Manila's lonely path over South China Sea
Greg Torode says Manila stands very much alone - for now - in its decision to take Beijing to UN arbitration over the South China Sea
It is probably just as well that Philippine lawyers and officials spent months quietly working out the strategy and legal steps required to force China to UN arbitration over the South China Sea. For, nearly three weeks after Manila launched its unprecedented action, it is increasingly clear that theirs will be a lonely road.
The sound of collective teeth sucking has been audible in pockets across Southeast Asia, particularly Singapore, amid fears the unilateral move will further dent the already battered hopes that the Association of Southeast Asian Nations and China can successfully negotiate an easing of tensions.
A Singaporean foreign ministry statement was noticeably bland, while an editorial in The Straits Times warned of the "provocative effect" of Manila's gambit and its threat to Asean-China efforts.

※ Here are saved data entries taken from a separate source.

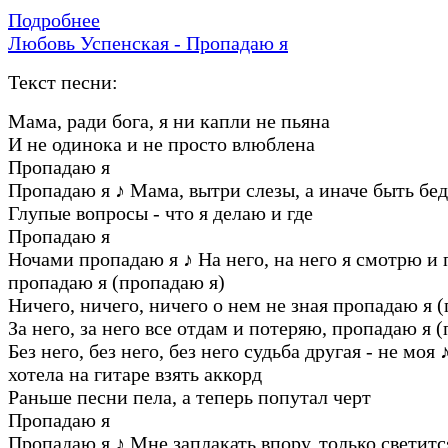
Подробнее
Любовь Успенская - Пропадаю я
Текст песни:
Мама, ради бога, я ни капли не пьяна
И не одинока и не просто влюблена
Пропадаю я
Пропадаю я
♪
Мама, вытри слезы, а иначе быть бед
Глупые вопросы - что я делаю и где
Пропадаю я
Ночами пропадаю я
♪
На него, на него я смотрю и
пропадаю я (пропадаю я)
Ничего, ничего, ничего о нем не зная пропадаю я 
За него, за него все отдам и потеряю, пропадаю я 
Без него, без него, без него судьба другая - не моя
хотела на гитаре взять аккорд
Раньше песни пела, а теперь попутал черт
Пропадаю я
Пропадаю я
♪
Мне заплакать впору, только светитс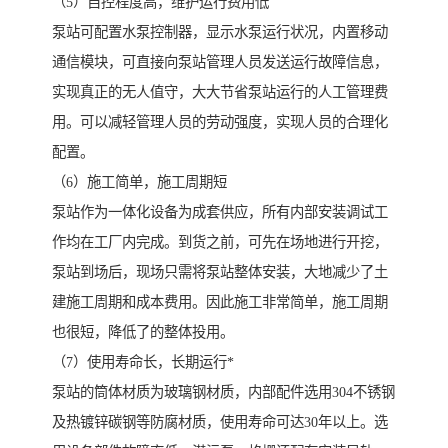
（5）自控程度高，维护运行费用低
泵站可配置水泵控制器，显示水泵运行状况，内置移动
通信模块，可直接向泵站管理人员发送运行故障信息，
实现真正的无人值守，大大节省泵站运行的人工管理费
用。可以减轻管理人员的劳动强度，实现人员的合理化
配置。
（6）施工简单，施工周期短
泵站作为一体化设备为成套供应，所有内部安装调试工
作均在工厂内完成。到货之前，可先在场地进行开挖，
泵站到场后，现场只需将泵站整体安装，大地减少了土
建施工周期和成本费用。因此施工非常简单，施工周期
也很短，降低了的整体投用。
（7）使用寿命长，长期运行*
泵站的筒体材质为玻璃钢材质，内部配件选用304不锈钢
及热镀锌碳钢等防腐材质，使用寿命可达30年以上。选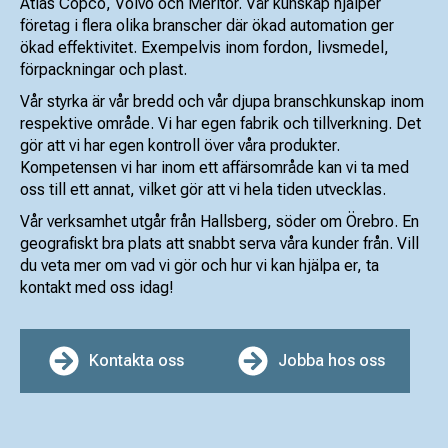
Atlas Copco, Volvo och Meritor. Vår kunskap hjälper
företag i flera olika branscher där ökad automation ger
ökad effektivitet. Exempelvis inom fordon, livsmedel,
förpackningar och plast.
Vår styrka är vår bredd och vår djupa branschkunskap inom
respektive område. Vi har egen fabrik och tillverkning. Det
gör att vi har egen kontroll över våra produkter.
Kompetensen vi har inom ett affärsområde kan vi ta med
oss till ett annat, vilket gör att vi hela tiden utvecklas.
Vår verksamhet utgår från Hallsberg, söder om Örebro. En
geografiskt bra plats att snabbt serva våra kunder från. Vill
du veta mer om vad vi gör och hur vi kan hjälpa er, ta
kontakt med oss idag!
Kontakta oss
Jobba hos oss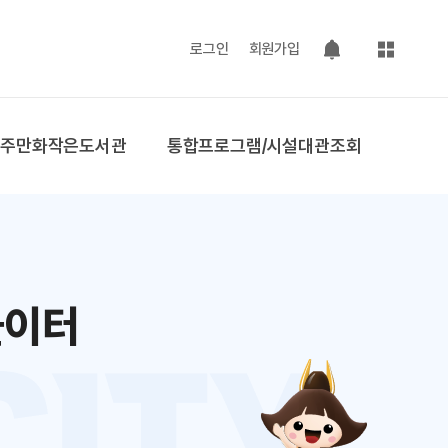
사이트맵
로그인
회원가입
팝업 열기
공주만화작은도서관
통합프로그램/시설대관조회
놀이터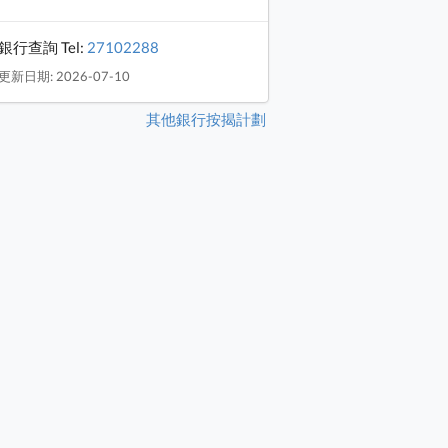
銀行查詢 Tel:
27102288
更新日期: 2026-07-10
其他銀行按揭計劃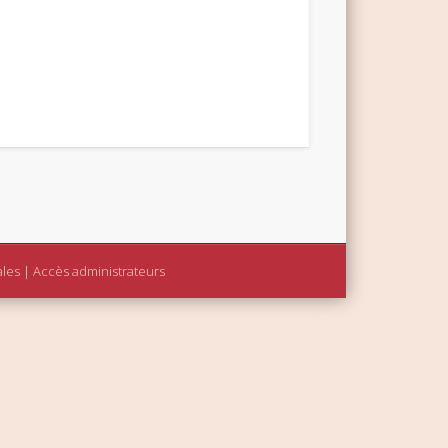
ales
|
Accès administrateurs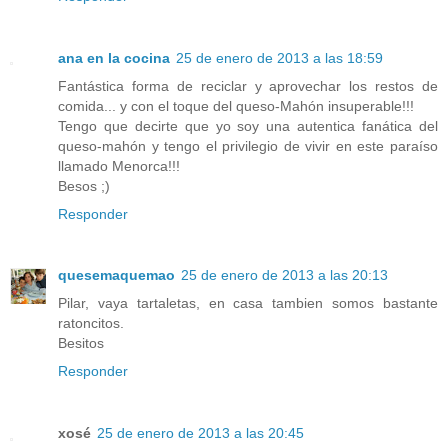
ana en la cocina
25 de enero de 2013 a las 18:59
Fantástica forma de reciclar y aprovechar los restos de
comida... y con el toque del queso-Mahón insuperable!!!
Tengo que decirte que yo soy una autentica fanática del
queso-mahón y tengo el privilegio de vivir en este paraíso
llamado Menorca!!!
Besos ;)
Responder
quesemaquemao
25 de enero de 2013 a las 20:13
Pilar, vaya tartaletas, en casa tambien somos bastante
ratoncitos.
Besitos
Responder
xosé
25 de enero de 2013 a las 20:45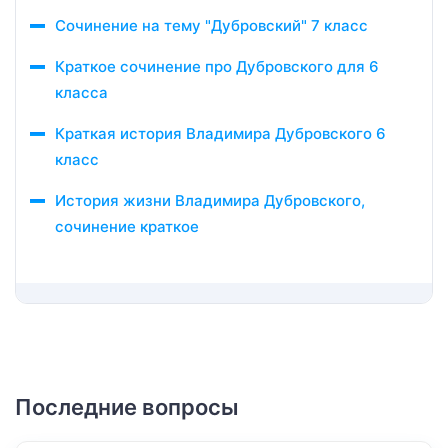
Сочинение на тему "Дубровский" 7 класс
Краткое сочинение про Дубровского для 6
класса
Краткая история Владимира Дубровского 6
класс
История жизни Владимира Дубровского,
сочинение краткое
Последние вопросы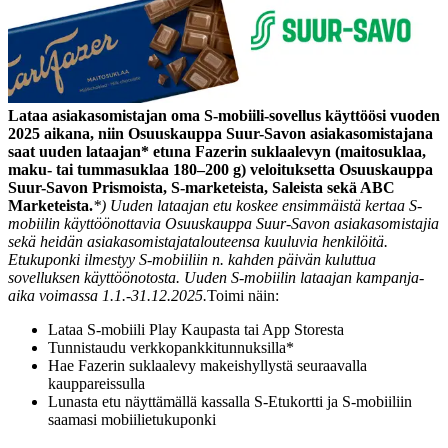
Lataa asiakasomistajan oma S-mobiili-sovellus käyttöösi vuoden
2025 aikana, niin Osuuskauppa Suur-Savon asiakasomistajana
saat uuden lataajan* etuna Fazerin suklaalevyn (maitosuklaa,
maku- tai tummasuklaa 180–200 g) veloituksetta Osuuskauppa
Suur-Savon Prismoista, S-marketeista, Saleista sekä ABC
Marketeista.
*) Uuden lataajan etu koskee ensimmäistä kertaa S-
mobiilin käyttöönottavia Osuuskauppa Suur-Savon asiakasomistajia
sekä heidän asiakasomistajatalouteensa kuuluvia henkilöitä.
Etukuponki ilmestyy S-mobiiliin n. kahden päivän kuluttua
sovelluksen käyttöönotosta. Uuden S-mobiilin lataajan kampanja-
aika voimassa 1.1.-31.12.2025.
Toimi näin:
Lataa S-mobiili Play Kaupasta tai App Storesta
Tunnistaudu verkkopankkitunnuksilla*
Hae Fazerin suklaalevy makeishyllystä seuraavalla
kauppareissulla
Lunasta etu näyttämällä kassalla S-Etukortti ja S-mobiiliin
saamasi mobiilietukuponki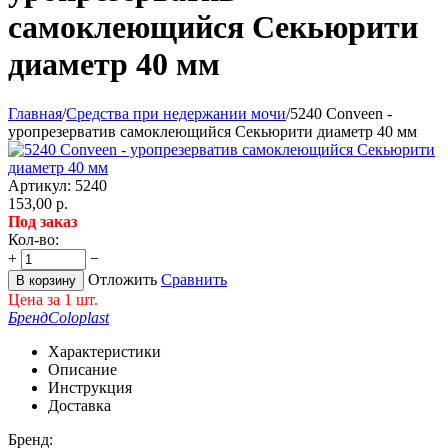
самоклеющийся Секьюрити
диаметр 40 мм
Главная
/
Средства при недержании мочи
/
5240 Conveen -
уропрезерватив самоклеющийся Секьюрити диаметр 40 мм
Артикул:
5240
153,00
р.
Под заказ
Кол-во:
+
−
Отложить
Сравнить
В корзину
Цена за 1 шт.
Бренд
Coloplast
Характеристики
Описание
Инструкция
Доставка
Бренд: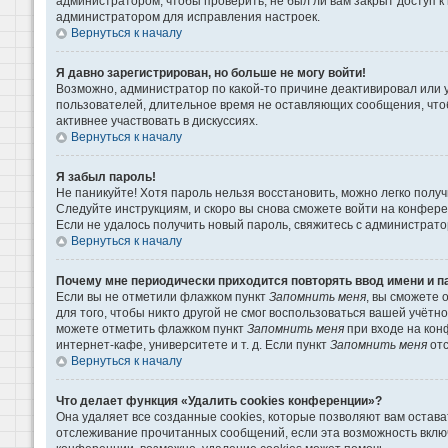
администратором, чтобы проверить, не был ли вам закрыт доступ 
администратором для исправления настроек.
Вернуться к началу
Я давно зарегистрирован, но больше не могу войти!
Возможно, администратор по какой-то причине деактивировал или 
пользователей, длительное время не оставляющих сообщения, что
активнее участвовать в дискуссиях.
Вернуться к началу
Я забыл пароль!
Не паникуйте! Хотя пароль нельзя восстановить, можно легко пол
Следуйте инструкциям, и скоро вы снова сможете войти на конфер
Если не удалось получить новый пароль, свяжитесь с администрат
Вернуться к началу
Почему мне периодически приходится повторять ввод имени и п
Если вы не отметили флажком пункт
Запомнить меня
, вы сможете 
для того, чтобы никто другой не смог воспользоваться вашей учётн
можете отметить флажком пункт
Запомнить меня
при входе на кон
интернет-кафе, университете и т. д. Если пункт
Запомнить меня
отс
Вернуться к началу
Что делает функция «Удалить cookies конференции»?
Она удаляет все созданные cookies, которые позволяют вам остава
отслеживание прочитанных сообщений, если эта возможность вклю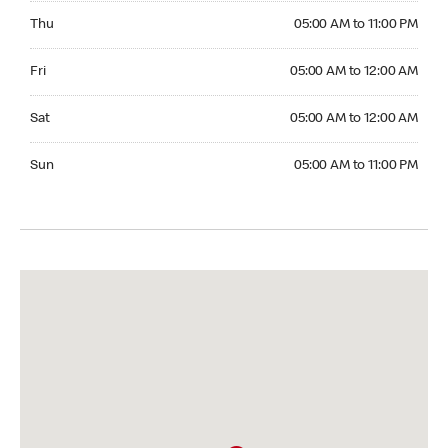
Thursday 05:00 AM to 11:00 PM
Thu
05:00 AM to 11:00 PM
Friday 05:00 AM to 12:00 AM
Fri
05:00 AM to 12:00 AM
Saturday 05:00 AM to 12:00 AM
Sat
05:00 AM to 12:00 AM
Sunday 05:00 AM to 11:00 PM
Sun
05:00 AM to 11:00 PM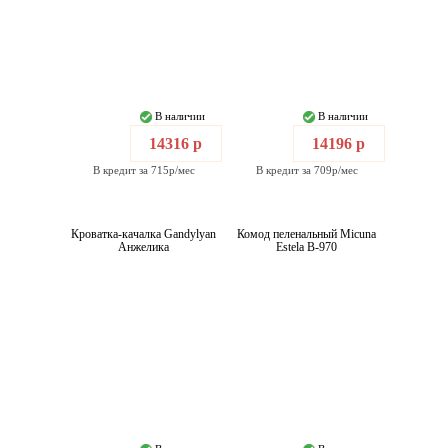
В наличии
В наличии
14316 р
14196 р
В кредит за 715р/мес
В кредит за 709р/мес
Кроватка-качалка Gandylyan
Комод пеленальный Micuna
Анжелика
Estela B-970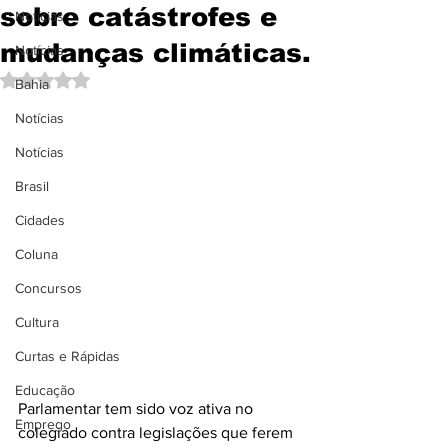
sobre catástrofes e
Notícias
mudanças climáticas.
Notícias
Avaliado com NaN de 5 estrelas.
Bahia
Notícias
Notícias
Brasil
Cidades
Coluna
Concursos
Cultura
Curtas e Rápidas
Educação
Parlamentar tem sido voz ativa no 
Emprego
colegiado contra legislações que ferem 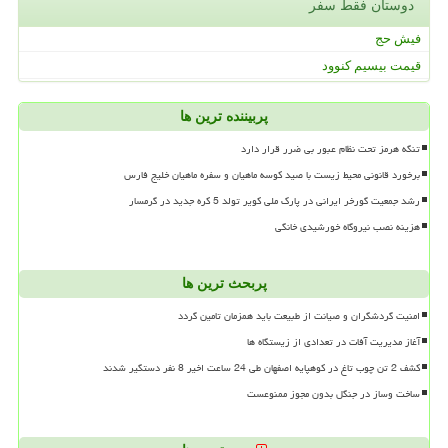
دوستان فقط سفر
فیش حج
قیمت بیسیم کنوود
پربیننده ترین ها
تنگه هرمز تحت نظام عبور بی ضرر قرار دارد
برخورد قانونی محیط زیست با صید کوسه ماهیان و سفره ماهیان خلیج فارس
رشد جمعیت گورخر ایرانی در پارک ملی کویر تولد 5 کره جدید در گرمسار
هزینه نصب نیروگاه خورشیدی خانگی
پربحث ترین ها
امنیت گردشگران و صیانت از طبیعت باید همزمان تامین گردد
آغاز مدیریت آفات در تعدادی از زیستگاه ها
کشف 2 تن چوب تاغ در کوهپایه اصفهان طی 24 ساعت اخیر 8 نفر دستگیر شدند
ساخت وساز در جنگل بدون مجوز ممنوعست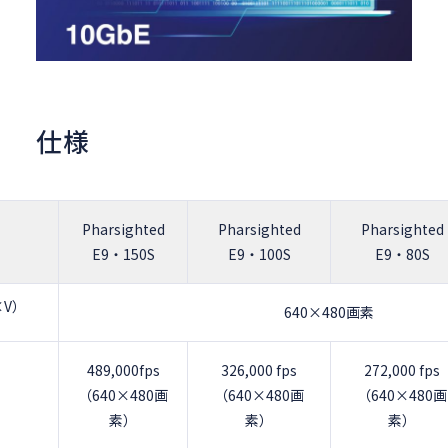
仕様
Pharsighted
Pharsighted
Pharsighted
E9・150S
E9・100S
E9・80S
×V）
640×480画素
489,000fps
326,000 fps
272,000 fps
）
（640×480画
（640×480画
（640×480画
素）
素）
素）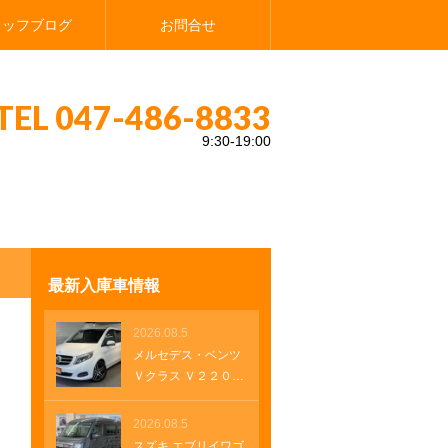
タッフブログ
お問合せ
TEL 047-486-8833
9:30-19:00
正１５インチアルミホイール 革巻きステアリング 革巻きステアリング電動ブレー
最新入庫車情報
2026.08.5
メルセデス・ベンツ
Ｖクラス Ｖ２２０
ｄ アバンギャル
ド ロング 純正ナ
2026.08.5
ビ レザーシート
スズキ エブリイワゴ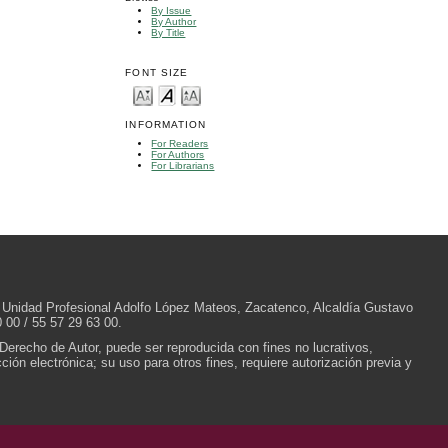
By Issue
By Author
By Title
FONT SIZE
INFORMATION
For Readers
For Authors
For Librarians
/N, Unidad Profesional Adolfo López Mateos, Zacatenco, Alcaldía Gustavo
 00 / 55 57 29 63 00.
 Derecho de Autor, puede ser reproducida con fines no lucrativos,
ión electrónica; su uso para otros fines, requiere autorización previa y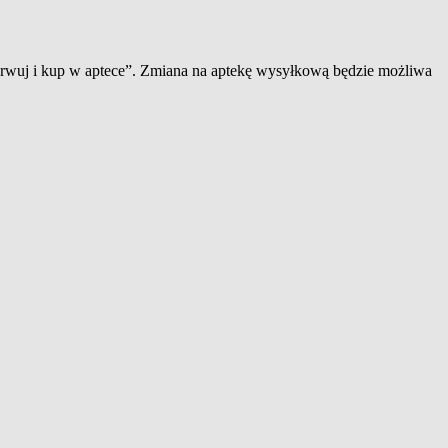
zerwuj i kup w aptece”. Zmiana na aptekę wysyłkową będzie możliwa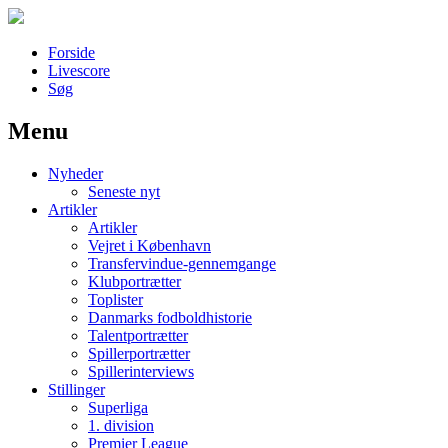
Forside
Livescore
Søg
Menu
Наши партнеры
Nyheder
лучшие займы
Seneste nyt
Artikler
Artikler
Vejret i København
Transfervindue-gennemgange
Klubportrætter
Toplister
Danmarks fodboldhistorie
Talentportrætter
Spillerportrætter
Spillerinterviews
Stillinger
Superliga
1. division
Premier League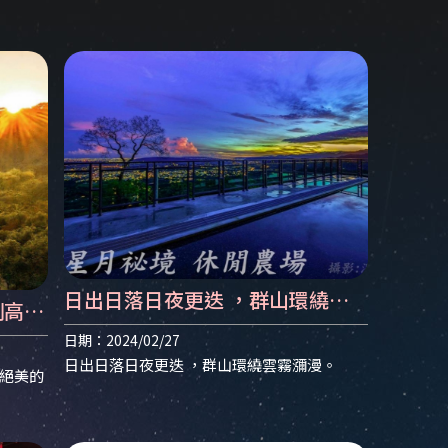
薦
日出日落日夜更迭 ，群山環繞雲
制高點
霧瀰漫。 | 南投露營區 | 南投露營
 南投
日期：2024/02/27
區推薦 | 南投餐廳 | 南投餐廳推薦
日出日落日夜更迭 ，群山環繞雲霧瀰漫。
絕美的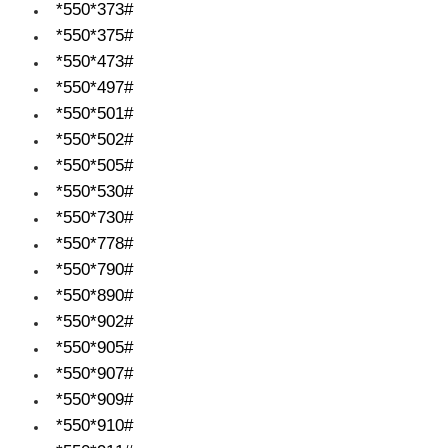
*550*373#
*550*375#
*550*473#
*550*497#
*550*501#
*550*502#
*550*505#
*550*530#
*550*730#
*550*778#
*550*790#
*550*890#
*550*902#
*550*905#
*550*907#
*550*909#
*550*910#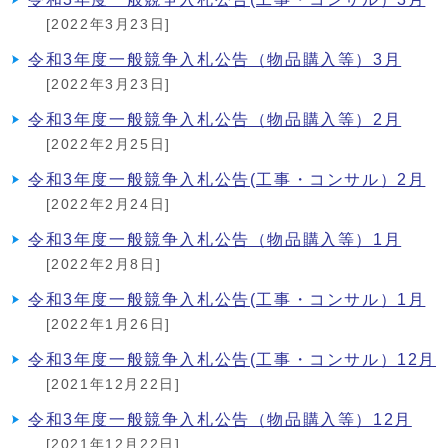
[2022年3月23日]
令和3年度一般競争入札公告（物品購入等）3月
[2022年3月23日]
令和3年度一般競争入札公告（物品購入等）2月
[2022年2月25日]
令和3年度一般競争入札公告(工事・コンサル）2月
[2022年2月24日]
令和3年度一般競争入札公告（物品購入等）1月
[2022年2月8日]
令和3年度一般競争入札公告(工事・コンサル）1月
[2022年1月26日]
令和3年度一般競争入札公告(工事・コンサル）12月
[2021年12月22日]
令和3年度一般競争入札公告（物品購入等）12月
[2021年12月22日]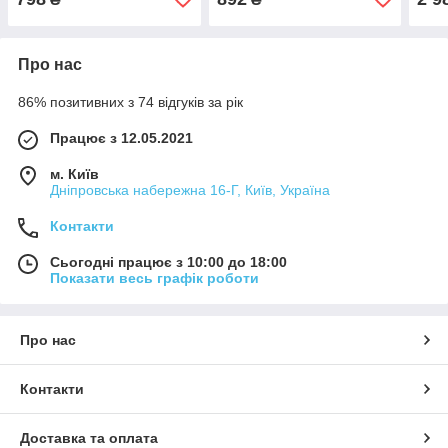
Про нас
86% позитивних з 74 відгуків за рік
Працює з 12.05.2021
м. Київ
Дніпровська набережна 16-Г, Київ, Україна
Контакти
Сьогодні працює з 10:00 до 18:00
Показати весь графік роботи
Про нас
Контакти
Доставка та оплата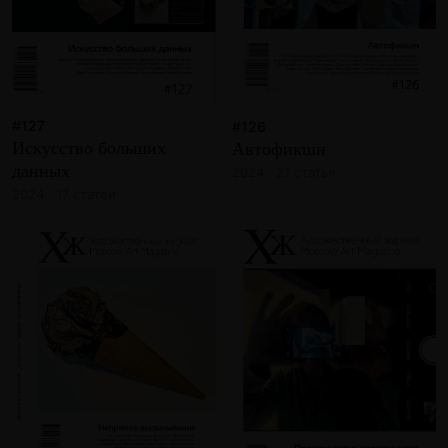
#127
#126
Искусство больших
Автофикшн
данных
2024 · 21 статья
2024 · 17 статей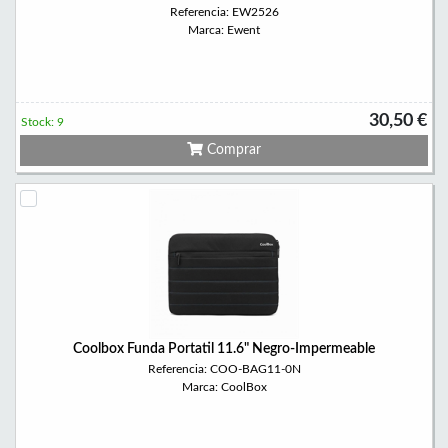
Referencia: EW2526
Marca: Ewent
30,50 €
Stock: 9
Comprar
Coolbox Funda Portatil 11.6" Negro-Impermeable
Referencia: COO-BAG11-0N
Marca: CoolBox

The editorial noted that even if a judgment went the Philippines' way, Manila would have "no mandate or capacity to enforce it", so "other Asean claimants may be circumspect about following the Philippines' litigious lead".
In the words of one Singaporean scholar, it was hardly a ringing endorsement from a nation with a long track record of publicly urging China to clarify the controversial "nine-dash line" on which it bases its claim to virtually the entire South China Sea. Singapore is not a claimant but, like Indonesia, is close to the southern reach of the line.
Vietnam is a claimant and is the only other nation, along with China, to claim the Paracel and Spratly island groups in their entirety. Hanoi, too, was formally cautious, noting the rights of countries to take action under the UN Convention on the Law of the Sea. In private, however, there may have been a few champagne corks popped to celebrate an effort that, if it cracks open the Chinese claim, will create considerable relief in Vietnam.
Chinese state media, meanwhile, have chimed in. The People's Daily said "the Philippines speaking ill of China and attempt at internationalising the South China Sea issue" would damage its interests, Sino-Philippine ties and regional stability.
"No matter what tricks the Philippines plays, it cannot change the fact that the Nansha [Spratly] islands and their adjacent waters belong to China."
As they brace themselves for economic and political fallout from a fight that could last as long as four years, Philippine officials angrily deny that the step is some kind of a stunt or trick. "Whoever says or thinks that has got us completely wrong," one senior official said. "For us, this legal fight is very, very real."
With Chinese vessels now stationed permanently at Scarborough Shoal - something Australia-based South China Sea scholar Carl Thayer describes as an "annexation" - Manila says it is simply playing one of the last cards it has left. A top-drawer Washington law firm has been engaged for the effort.
"From our perspective, our sovereignty is under direct threat, so what else can we do? We're fully prepared to go it alone on this one," the official said.
Judging by the reaction of Manila's peers in Asean, they might have to - for some time yet, at least.